» **DATA**
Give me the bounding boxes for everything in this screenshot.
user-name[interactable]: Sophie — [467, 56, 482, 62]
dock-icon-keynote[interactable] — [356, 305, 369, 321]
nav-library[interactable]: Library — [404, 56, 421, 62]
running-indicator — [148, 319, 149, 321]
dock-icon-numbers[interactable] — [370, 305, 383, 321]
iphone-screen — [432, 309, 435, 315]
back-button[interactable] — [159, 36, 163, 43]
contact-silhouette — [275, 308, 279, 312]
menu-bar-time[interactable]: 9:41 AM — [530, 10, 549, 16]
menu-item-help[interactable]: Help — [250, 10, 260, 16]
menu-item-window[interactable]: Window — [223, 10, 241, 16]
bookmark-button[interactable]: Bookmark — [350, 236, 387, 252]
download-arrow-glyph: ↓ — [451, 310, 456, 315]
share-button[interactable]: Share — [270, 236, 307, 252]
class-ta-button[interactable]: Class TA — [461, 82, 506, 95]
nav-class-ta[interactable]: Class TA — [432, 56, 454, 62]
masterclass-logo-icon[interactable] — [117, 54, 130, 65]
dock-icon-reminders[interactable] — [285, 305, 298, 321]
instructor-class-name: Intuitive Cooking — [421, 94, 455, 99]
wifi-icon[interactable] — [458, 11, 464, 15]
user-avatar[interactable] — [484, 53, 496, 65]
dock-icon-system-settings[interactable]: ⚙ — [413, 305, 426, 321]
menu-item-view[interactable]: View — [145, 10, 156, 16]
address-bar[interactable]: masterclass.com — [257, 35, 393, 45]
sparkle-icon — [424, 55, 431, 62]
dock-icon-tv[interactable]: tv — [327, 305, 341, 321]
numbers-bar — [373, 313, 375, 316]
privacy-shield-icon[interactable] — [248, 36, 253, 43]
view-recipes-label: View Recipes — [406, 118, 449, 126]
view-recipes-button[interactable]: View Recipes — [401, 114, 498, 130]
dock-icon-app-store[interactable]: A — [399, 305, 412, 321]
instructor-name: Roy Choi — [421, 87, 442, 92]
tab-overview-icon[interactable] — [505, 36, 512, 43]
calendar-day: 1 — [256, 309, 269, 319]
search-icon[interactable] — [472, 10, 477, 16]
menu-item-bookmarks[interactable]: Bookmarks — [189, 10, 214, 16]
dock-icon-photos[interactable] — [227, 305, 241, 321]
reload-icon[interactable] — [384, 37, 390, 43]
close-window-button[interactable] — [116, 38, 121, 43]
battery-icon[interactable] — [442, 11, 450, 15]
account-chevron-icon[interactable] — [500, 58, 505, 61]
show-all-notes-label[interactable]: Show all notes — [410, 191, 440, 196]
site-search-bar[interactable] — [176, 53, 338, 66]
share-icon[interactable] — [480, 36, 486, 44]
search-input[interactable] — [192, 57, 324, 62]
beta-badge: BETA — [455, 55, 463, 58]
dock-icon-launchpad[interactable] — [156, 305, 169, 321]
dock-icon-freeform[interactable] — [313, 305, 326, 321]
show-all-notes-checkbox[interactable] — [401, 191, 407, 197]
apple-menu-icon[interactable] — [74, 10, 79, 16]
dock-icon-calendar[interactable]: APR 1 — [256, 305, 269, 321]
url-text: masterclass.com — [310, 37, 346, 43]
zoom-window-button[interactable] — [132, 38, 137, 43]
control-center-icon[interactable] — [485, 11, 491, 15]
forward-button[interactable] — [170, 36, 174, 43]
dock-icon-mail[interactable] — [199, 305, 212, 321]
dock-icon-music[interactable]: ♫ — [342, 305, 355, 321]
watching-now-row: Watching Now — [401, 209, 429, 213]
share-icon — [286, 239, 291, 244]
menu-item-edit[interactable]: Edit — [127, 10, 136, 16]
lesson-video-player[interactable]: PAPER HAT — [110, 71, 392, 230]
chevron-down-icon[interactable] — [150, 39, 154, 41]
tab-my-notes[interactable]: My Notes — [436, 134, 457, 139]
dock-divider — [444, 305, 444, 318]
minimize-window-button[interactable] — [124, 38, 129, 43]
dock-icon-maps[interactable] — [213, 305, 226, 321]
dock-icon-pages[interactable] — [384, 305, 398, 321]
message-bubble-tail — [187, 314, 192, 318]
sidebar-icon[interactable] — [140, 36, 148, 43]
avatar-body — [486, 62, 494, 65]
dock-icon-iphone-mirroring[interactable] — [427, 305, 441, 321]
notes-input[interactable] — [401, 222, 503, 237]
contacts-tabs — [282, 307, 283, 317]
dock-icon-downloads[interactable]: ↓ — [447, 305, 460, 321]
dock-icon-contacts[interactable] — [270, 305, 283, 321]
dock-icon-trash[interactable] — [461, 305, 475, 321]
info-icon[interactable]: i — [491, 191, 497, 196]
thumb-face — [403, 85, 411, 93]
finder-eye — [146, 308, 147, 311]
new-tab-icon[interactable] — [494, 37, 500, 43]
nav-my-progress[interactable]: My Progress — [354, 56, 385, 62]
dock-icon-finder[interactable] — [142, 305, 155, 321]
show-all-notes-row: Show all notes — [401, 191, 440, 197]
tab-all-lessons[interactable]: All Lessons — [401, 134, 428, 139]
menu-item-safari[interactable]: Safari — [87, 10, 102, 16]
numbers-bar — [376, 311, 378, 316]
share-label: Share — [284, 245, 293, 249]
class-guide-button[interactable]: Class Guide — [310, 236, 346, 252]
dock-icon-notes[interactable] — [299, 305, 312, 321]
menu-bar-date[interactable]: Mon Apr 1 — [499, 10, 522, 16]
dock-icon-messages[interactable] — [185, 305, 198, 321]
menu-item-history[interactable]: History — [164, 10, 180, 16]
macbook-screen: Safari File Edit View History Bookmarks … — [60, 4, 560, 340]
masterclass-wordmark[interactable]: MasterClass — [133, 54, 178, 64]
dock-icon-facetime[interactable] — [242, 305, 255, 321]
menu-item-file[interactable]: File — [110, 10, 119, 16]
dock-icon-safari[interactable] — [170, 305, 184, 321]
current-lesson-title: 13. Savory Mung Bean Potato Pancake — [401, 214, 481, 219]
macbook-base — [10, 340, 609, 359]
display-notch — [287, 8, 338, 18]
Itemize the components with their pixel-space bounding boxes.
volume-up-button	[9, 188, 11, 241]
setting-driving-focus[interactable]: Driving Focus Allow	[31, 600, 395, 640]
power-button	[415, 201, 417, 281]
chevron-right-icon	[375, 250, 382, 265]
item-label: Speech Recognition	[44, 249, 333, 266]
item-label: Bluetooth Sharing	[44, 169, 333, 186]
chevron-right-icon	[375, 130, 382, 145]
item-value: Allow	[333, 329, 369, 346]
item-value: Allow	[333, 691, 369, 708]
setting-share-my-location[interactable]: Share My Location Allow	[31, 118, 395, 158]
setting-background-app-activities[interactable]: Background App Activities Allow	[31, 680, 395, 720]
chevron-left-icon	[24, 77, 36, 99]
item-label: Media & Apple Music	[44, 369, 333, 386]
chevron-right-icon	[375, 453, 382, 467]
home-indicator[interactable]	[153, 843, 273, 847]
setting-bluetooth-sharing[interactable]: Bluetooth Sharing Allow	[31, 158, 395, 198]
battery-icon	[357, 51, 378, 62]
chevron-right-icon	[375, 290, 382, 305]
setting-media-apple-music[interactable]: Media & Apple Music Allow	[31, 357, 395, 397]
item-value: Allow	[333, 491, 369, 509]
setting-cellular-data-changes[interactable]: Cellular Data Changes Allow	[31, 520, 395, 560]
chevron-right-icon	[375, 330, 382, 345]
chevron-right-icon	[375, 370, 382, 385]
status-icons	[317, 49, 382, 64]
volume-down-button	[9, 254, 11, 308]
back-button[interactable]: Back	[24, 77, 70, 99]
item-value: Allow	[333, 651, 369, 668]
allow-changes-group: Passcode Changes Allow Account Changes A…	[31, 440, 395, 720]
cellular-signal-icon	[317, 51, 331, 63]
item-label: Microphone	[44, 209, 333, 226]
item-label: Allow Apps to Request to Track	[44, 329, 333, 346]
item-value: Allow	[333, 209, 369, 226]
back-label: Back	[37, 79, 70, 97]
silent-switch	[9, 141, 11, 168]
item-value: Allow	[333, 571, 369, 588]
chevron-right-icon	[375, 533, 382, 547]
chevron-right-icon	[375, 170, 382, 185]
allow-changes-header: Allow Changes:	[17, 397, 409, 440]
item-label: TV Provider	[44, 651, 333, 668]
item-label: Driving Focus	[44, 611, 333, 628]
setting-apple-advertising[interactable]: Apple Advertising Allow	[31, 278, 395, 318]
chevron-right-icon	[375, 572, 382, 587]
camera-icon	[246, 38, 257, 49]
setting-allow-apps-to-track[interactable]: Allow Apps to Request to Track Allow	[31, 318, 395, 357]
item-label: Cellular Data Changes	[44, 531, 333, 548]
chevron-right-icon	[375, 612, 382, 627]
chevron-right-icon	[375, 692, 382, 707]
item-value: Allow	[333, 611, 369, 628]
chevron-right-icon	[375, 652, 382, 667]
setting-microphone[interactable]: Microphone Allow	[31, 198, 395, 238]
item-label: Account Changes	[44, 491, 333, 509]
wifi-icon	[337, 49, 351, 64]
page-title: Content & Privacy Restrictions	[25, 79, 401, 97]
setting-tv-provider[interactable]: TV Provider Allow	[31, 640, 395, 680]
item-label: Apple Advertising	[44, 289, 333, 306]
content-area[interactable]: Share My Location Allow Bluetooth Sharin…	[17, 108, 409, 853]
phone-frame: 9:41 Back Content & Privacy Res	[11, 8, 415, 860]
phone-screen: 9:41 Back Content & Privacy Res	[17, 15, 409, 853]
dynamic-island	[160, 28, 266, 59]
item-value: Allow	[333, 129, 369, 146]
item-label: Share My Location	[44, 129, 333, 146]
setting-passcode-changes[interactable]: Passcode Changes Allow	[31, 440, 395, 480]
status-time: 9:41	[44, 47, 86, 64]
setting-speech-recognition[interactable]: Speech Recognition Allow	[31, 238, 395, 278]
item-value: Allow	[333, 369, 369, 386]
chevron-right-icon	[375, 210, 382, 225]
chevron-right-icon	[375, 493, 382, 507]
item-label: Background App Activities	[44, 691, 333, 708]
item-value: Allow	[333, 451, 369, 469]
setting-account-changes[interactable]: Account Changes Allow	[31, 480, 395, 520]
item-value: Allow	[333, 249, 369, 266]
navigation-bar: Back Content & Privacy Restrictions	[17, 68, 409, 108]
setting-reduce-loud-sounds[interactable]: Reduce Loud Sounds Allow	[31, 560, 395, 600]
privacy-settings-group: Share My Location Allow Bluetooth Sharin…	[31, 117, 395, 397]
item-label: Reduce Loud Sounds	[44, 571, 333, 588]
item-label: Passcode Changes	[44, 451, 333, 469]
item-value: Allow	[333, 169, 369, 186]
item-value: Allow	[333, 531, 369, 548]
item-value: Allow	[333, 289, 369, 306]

» **TASK**
Return all lines in the entries above that carry the word "Driving".

» **EXERCISE ANSWER**
setting-driving-focus[interactable]: Driving Focus Allow	[31, 600, 395, 640]
item-label: Driving Focus	[44, 611, 333, 628]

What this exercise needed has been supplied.